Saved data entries

_ _ _

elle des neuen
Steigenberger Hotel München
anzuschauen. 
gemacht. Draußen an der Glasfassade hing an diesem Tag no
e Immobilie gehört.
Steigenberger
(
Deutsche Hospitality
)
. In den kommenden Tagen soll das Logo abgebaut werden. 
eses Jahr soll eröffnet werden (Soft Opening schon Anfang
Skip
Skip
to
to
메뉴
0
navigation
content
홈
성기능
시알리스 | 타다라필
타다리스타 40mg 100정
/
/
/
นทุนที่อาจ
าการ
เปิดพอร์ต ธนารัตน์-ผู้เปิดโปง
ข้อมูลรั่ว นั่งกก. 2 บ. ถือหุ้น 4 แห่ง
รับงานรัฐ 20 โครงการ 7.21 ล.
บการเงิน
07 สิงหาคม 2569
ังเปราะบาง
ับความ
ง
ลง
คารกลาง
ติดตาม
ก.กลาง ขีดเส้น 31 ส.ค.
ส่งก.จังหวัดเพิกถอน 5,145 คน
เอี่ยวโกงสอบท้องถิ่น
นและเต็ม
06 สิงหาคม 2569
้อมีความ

_ _ _

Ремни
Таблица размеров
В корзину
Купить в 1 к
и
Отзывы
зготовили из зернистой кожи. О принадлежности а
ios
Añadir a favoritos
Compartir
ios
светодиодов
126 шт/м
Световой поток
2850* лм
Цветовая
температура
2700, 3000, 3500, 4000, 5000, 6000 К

_ _ _

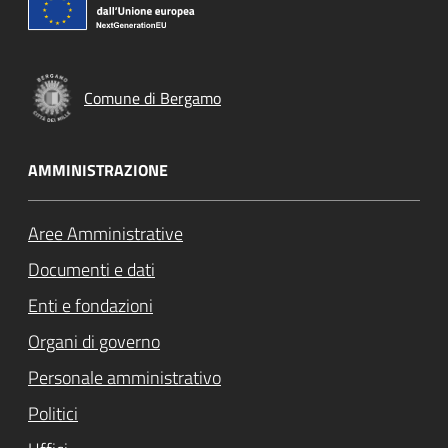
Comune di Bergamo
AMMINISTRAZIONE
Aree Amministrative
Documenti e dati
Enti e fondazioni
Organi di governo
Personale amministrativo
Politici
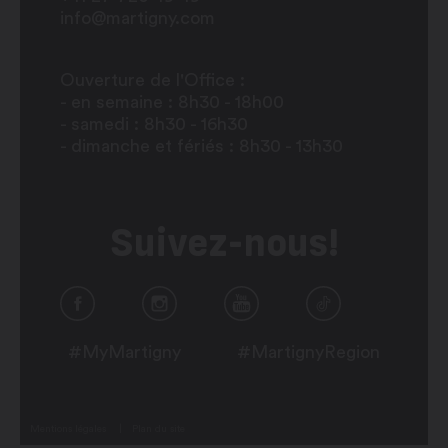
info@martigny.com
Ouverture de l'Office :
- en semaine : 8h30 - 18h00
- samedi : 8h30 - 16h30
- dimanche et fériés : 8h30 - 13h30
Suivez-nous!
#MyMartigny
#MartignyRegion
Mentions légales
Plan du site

_ _ _

### What is needed:
Given the records above, return exactly the lines starting at the line containing "elle des neuen" and ending at the line containing "06 สิงหาคม 2569", including both.

### Answer box:
elle des neuen
Steigenberger Hotel München
anzuschauen. 
gemacht. Draußen an der Glasfassade hing an diesem Tag no
e Immobilie gehört.
Steigenberger
(
Deutsche Hospitality
)
. In den kommenden Tagen soll das Logo abgebaut werden. 
eses Jahr soll eröffnet werden (Soft Opening schon Anfang
Skip
Skip
to
to
메뉴
0
navigation
content
홈
성기능
시알리스 | 타다라필
타다리스타 40mg 100정
/
/
/
นทุนที่อาจ
าการ
เปิดพอร์ต ธนารัตน์-ผู้เปิดโปง
ข้อมูลรั่ว นั่งกก. 2 บ. ถือหุ้น 4 แห่ง
รับงานรัฐ 20 โครงการ 7.21 ล.
บการเงิน
07 สิงหาคม 2569
ังเปราะบาง
ับความ
ง
ลง
คารกลาง
ติดตาม
ก.กลาง ขีดเส้น 31 ส.ค.
ส่งก.จังหวัดเพิกถอน 5,145 คน
เอี่ยวโกงสอบท้องถิ่น
นและเต็ม
06 สิงหาคม 2569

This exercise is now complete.